- **About this task**:
Pull from the data below each line where the word "legend" occurs, and copy it.

┌──

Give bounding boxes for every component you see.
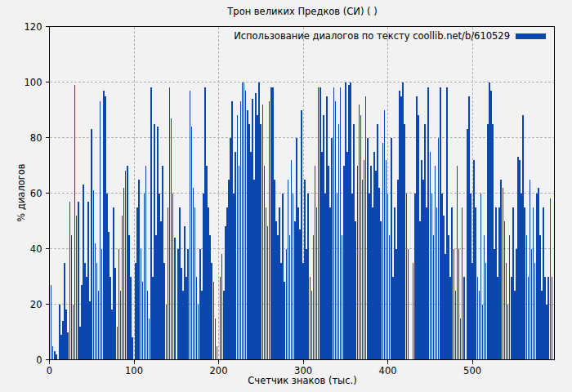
bar (296, 138, 297, 360)
bar (468, 96, 470, 360)
bars-series (49, 82, 552, 360)
bar (237, 115, 239, 359)
bar (402, 82, 404, 360)
bar (127, 166, 128, 360)
bar (511, 277, 512, 360)
bar (272, 87, 274, 359)
bar (316, 207, 318, 360)
bar (260, 124, 261, 360)
bar (343, 166, 345, 360)
bar (318, 87, 320, 359)
bar (492, 124, 494, 360)
bar (98, 291, 100, 360)
bar (208, 207, 209, 360)
bar (73, 305, 74, 360)
bar (138, 180, 140, 360)
bar (113, 207, 114, 360)
bar (74, 85, 76, 360)
legend: Использование диалогов по тексту coollib… (234, 30, 546, 42)
bar (337, 194, 338, 360)
bar (546, 305, 547, 360)
legend-swatch (516, 33, 546, 39)
bar (433, 235, 435, 360)
bar (171, 118, 172, 360)
bar (262, 105, 264, 360)
bar (475, 207, 476, 360)
bar (521, 194, 522, 360)
bar (458, 249, 460, 360)
bar (451, 207, 453, 360)
bar (541, 291, 543, 360)
bar (445, 254, 446, 359)
bar (235, 152, 236, 360)
y-tick-label: 40 (30, 243, 42, 255)
bar (79, 327, 81, 360)
bar (311, 291, 313, 360)
y-axis-title: % диалогов (16, 163, 27, 221)
bar (504, 221, 506, 360)
bar (460, 318, 462, 360)
bar (323, 115, 324, 359)
bar (524, 207, 525, 360)
bar (286, 249, 288, 360)
bar (157, 127, 159, 360)
bar (519, 160, 521, 360)
bar (416, 96, 418, 360)
bar (299, 229, 301, 360)
bar (355, 221, 356, 360)
bar (185, 277, 187, 360)
bar (391, 138, 392, 360)
bar (306, 249, 307, 360)
bar (424, 124, 426, 360)
bar (473, 160, 475, 360)
bar (160, 221, 162, 360)
bar (507, 305, 509, 360)
bar (350, 82, 351, 360)
bar (531, 249, 533, 360)
bar (449, 277, 451, 360)
bar (204, 87, 206, 359)
bar (152, 277, 154, 360)
bar (242, 82, 244, 360)
bar (534, 263, 536, 360)
bar (389, 235, 391, 360)
bar (538, 188, 539, 360)
bar (150, 87, 152, 359)
bar (60, 335, 62, 360)
bar (52, 346, 54, 360)
bar (431, 194, 433, 360)
bar (154, 124, 155, 360)
bar (547, 277, 549, 360)
bar (118, 249, 120, 360)
bar (528, 277, 530, 360)
bar (275, 221, 277, 360)
bar (509, 235, 511, 360)
bar (446, 87, 448, 359)
bar (209, 235, 211, 360)
bar (408, 249, 409, 360)
bar (280, 263, 282, 360)
bar (211, 263, 212, 360)
bar (399, 91, 400, 360)
bar (54, 351, 56, 359)
y-tick-label: 60 (30, 188, 42, 199)
bar (503, 188, 504, 360)
bar (470, 194, 471, 360)
bar (108, 232, 109, 359)
bar (226, 207, 228, 360)
bar (489, 82, 490, 360)
bar (233, 194, 235, 360)
bar (440, 87, 441, 359)
bar (394, 207, 395, 360)
bar (91, 129, 92, 359)
bar (552, 277, 553, 360)
bar (122, 216, 123, 360)
bar (76, 216, 78, 360)
bar (284, 282, 285, 359)
bar (387, 194, 389, 360)
bar (482, 305, 484, 360)
bar (484, 235, 485, 360)
bar (397, 180, 399, 360)
bar (174, 238, 176, 360)
bar (96, 263, 98, 360)
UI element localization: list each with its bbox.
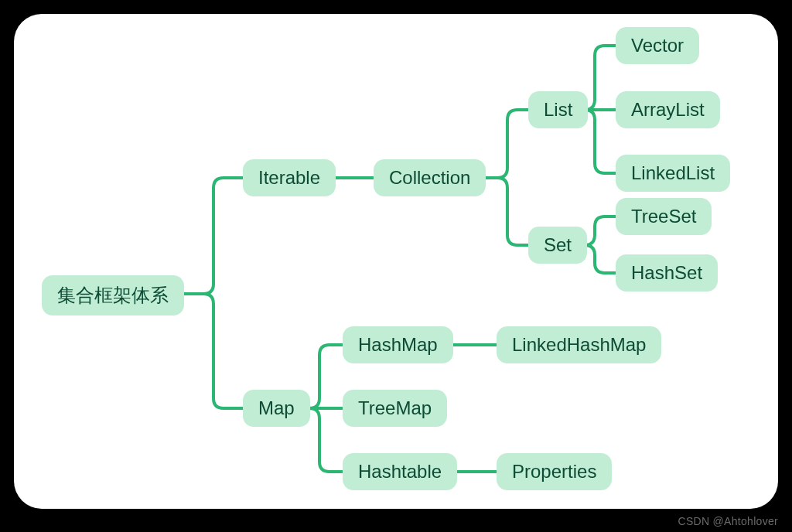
node-list: List [528,91,588,128]
node-collection: Collection [374,159,486,196]
node-set: Set [528,227,587,264]
node-iterable: Iterable [243,159,336,196]
node-properties: Properties [497,453,612,490]
node-root: 集合框架体系 [42,275,184,315]
node-arraylist: ArrayList [616,91,720,128]
node-linkedlist: LinkedList [616,155,730,192]
node-treeset: TreeSet [616,198,712,235]
node-map: Map [243,390,310,427]
node-linkedhashmap: LinkedHashMap [497,326,661,363]
node-hashset: HashSet [616,254,718,292]
node-hashtable: Hashtable [343,453,457,490]
node-treemap: TreeMap [343,390,447,427]
diagram-canvas: 集合框架体系 Iterable Collection List Set Vect… [14,14,778,509]
node-vector: Vector [616,27,699,64]
node-hashmap: HashMap [343,326,453,363]
watermark-text: CSDN @Ahtohlover [678,515,778,527]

└──

- **Exercise solution**:
legend: Использование диалогов по тексту coollib… (234, 30, 546, 42)
legend-swatch (516, 33, 546, 39)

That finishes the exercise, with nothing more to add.